Ressalta a reportagem da Olímpia Mairos à Rádio Renascença sob o título “Papa abre caminho à beatificação da irmã Lúcia”, logo às 11H19. Com efeito, reconhecer as “virtudes heroicas” é um passo central no processo que leva a proclamar beato um fiel católico. É a penúltima etapa para a declaração da santidade. Para a beatificação, exige-se o reconhecimento de um milagre atribuído à intercessão da agora venerável Lúcia de Jesus.

Para D. José Ornelas, bispo de Leiria-Fátima e presidente da Conferência Episcopal Portuguesa (CEP), o reconhecimento das virtudes da irmã Lúcia representa, para todos, “um motivo muito feliz de alegria e para todos aqueles que amam Fátima e se deixam inspirar pela presença de Maria para si próprios e para toda a Igreja”.

Segundo o prelado, os três pastorinhos não ficariam completos sem Lúcia. Por outro lado, é completar a Mensagem de Fátima com a que foi particular testemunha e que “nos deu as memórias de todos os acontecimentos de Fátima”. “Se os dois primeiros pastorinhos, Francisco e Jacinta, representam a idade da infância, aqueles que foram objeto especial do carinho materno de Maria, a Lúcia representa a idade adulta, a idade da razão, das memórias meditadas, amadurecidas, transmitidas pela sua própria pena”, vinca, frisando que tais memórias significam para a Mensagem de Fátima “algo de inestimável”.

Segundo o bispo de Leiria-Fátima, o reconhecimento “agora das suas virtudes”, não só do que disse, mas do que foi a sua vida é o confirmar do efeito da Mensagem de Fátima em “pessoas como os dois primeiros pastorinhos na sua inocência e Lúcia na sua idade adulta, madura de completa dedicação ao Senhor na vida consagrada”. “É isso que nós agradecemos agora e esperamos que, em breve, de facto, possamos celebrar, na Igreja, os três pastorinhos: como estão juntos no céu, que estejam juntos, também na admiração e na Mensagem que trazem juntos para a Igreja”, concluiu.

No santuário de Fátima, esta manhã, os sinos tocaram a repique, em sinal festivo pela “alegria que nos responsabiliza” como referiu o reitor, padre Carlos cabecinhas, que presidiu a uma oração espontânea na Capelinha das Aparições, com funcionários, voluntários e peregrinos.

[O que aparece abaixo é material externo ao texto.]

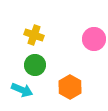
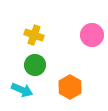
pink circle: moved 2 px left, 4 px up
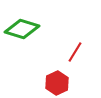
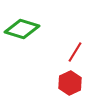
red hexagon: moved 13 px right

Em declaração publicada pelo Santuário, o reitor, padre Carlos Cabecinhas, referia-se ao momento como “de enorme alegria para o Santuário de Fátima, enorme alegria antes de mais, porque é o reconhecimento de Fátima como uma escola de Santidade, a Mensagem de Fátima como caminho de comunhão com Deus; e é isso que nós vemos espelhado na vida da Irmã Lúcia, e que é reconhecido com esta declaração da heroicidade das suas virtudes”. “É motivo de grande alegria e, por outro lado, que nos responsabiliza e nos responsabiliza no sentido de dar a conhecer a vida da Irmã Lúcia.”

Na visão do sacerdote, se a Igreja reconhece a heroicidade das suas virtudes é então “fundamental que procuremos dar a conhecer cada vez mais profundamente e melhor a vida desta venerável que procurou viver de forma intensa a sua relação com Deus”. Vincando que “a Irmã Lúcia há muito que tem fama de santidade entre o povo cristão”, o sacerdote frisa que “esta declaração da Igreja e o reconhecimento da sua exemplaridade e o reconhecimento da sua exemplaridade compromete-nos no procurar dar a conhecer essa vida, essas virtudes, esse modo de vivência cristã”.

Para o reitor, o anúncio da heroicidade das virtudes de Lúcia compromete-nos também numa outra vertente, a oração, para que “o Senhor leve a bom termo este processo que procurará conduzir à beatificação e canonização da Irmã Lúcia de Jesus”, que “foi uma figura marcante do século 20 português” e da vida da Igreja, “na sua vida discreta, mas [também] na sua capacidade de influenciar as nossas vidas”. “Esta declaração é o reconhecimento daquela que foi a sua maior grandeza e a sua maior grandeza residiu precisamente na sua vivência cristã, numa forte vivência marcada pela Mensagem de Fátima, mas também pela sua vivência como Carmelita”, assinalou.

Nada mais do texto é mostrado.